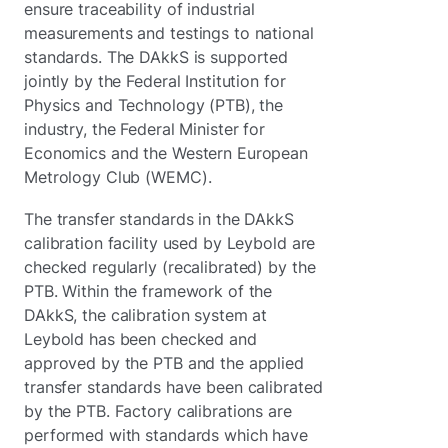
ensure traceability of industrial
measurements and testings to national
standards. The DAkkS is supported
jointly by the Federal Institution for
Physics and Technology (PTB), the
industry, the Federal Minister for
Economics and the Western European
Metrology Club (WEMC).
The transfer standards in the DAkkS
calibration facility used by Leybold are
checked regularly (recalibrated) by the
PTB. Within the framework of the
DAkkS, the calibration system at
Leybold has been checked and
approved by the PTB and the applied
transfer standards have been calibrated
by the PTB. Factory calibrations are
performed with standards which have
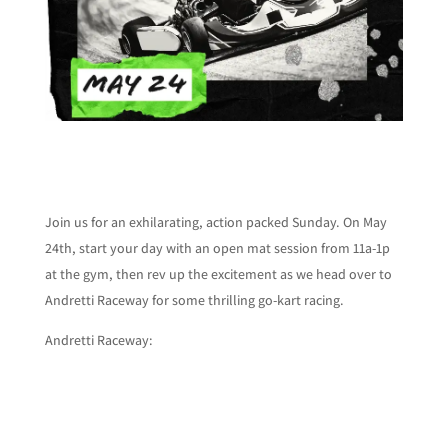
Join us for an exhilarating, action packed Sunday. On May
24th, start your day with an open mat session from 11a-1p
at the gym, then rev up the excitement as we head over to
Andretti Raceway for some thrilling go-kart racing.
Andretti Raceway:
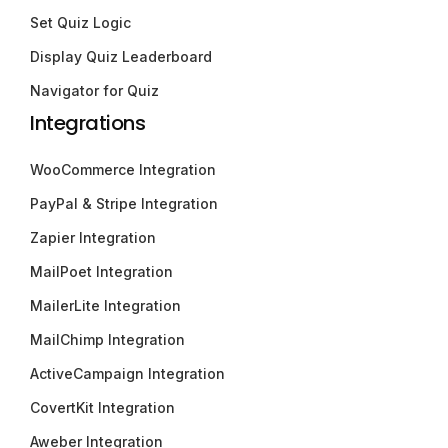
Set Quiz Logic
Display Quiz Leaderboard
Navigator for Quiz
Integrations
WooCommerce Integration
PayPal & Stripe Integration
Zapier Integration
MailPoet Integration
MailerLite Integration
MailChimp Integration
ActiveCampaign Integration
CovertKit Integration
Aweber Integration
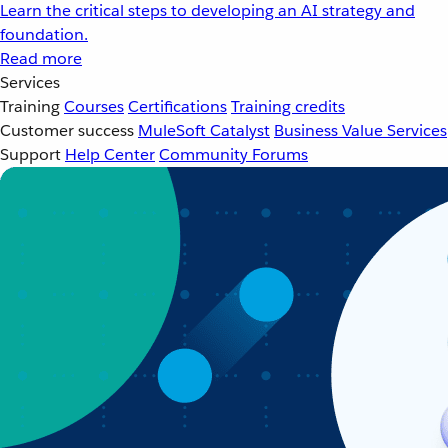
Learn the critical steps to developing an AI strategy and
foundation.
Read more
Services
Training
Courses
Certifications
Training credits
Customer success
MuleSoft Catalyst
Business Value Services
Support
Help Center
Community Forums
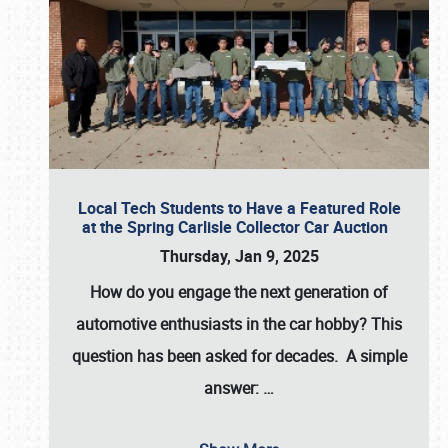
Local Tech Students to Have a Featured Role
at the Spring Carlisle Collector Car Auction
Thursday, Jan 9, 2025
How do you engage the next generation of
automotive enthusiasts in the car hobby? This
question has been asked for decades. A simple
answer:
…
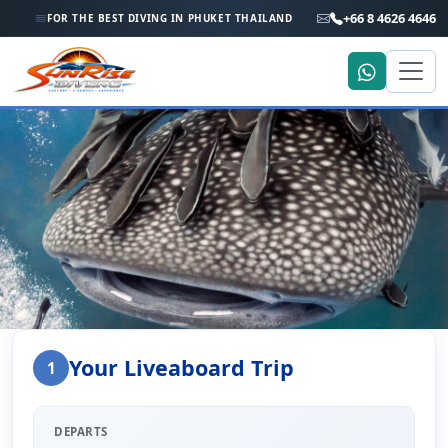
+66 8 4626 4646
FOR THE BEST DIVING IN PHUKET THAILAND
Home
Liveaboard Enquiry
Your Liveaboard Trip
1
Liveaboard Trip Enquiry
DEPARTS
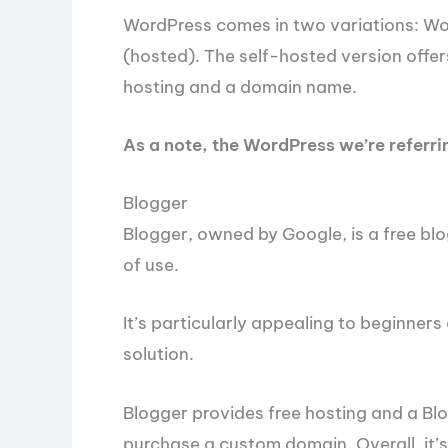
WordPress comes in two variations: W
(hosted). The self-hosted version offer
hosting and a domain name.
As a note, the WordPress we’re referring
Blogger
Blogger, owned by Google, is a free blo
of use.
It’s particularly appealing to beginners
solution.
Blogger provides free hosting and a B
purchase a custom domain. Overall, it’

▸ **Work item**:
When a line in the data contains "been", return it as written.

▸ **Response area**:
Leybold has been checked and
transfer standards have been calibrated
question has been asked for decades. A simple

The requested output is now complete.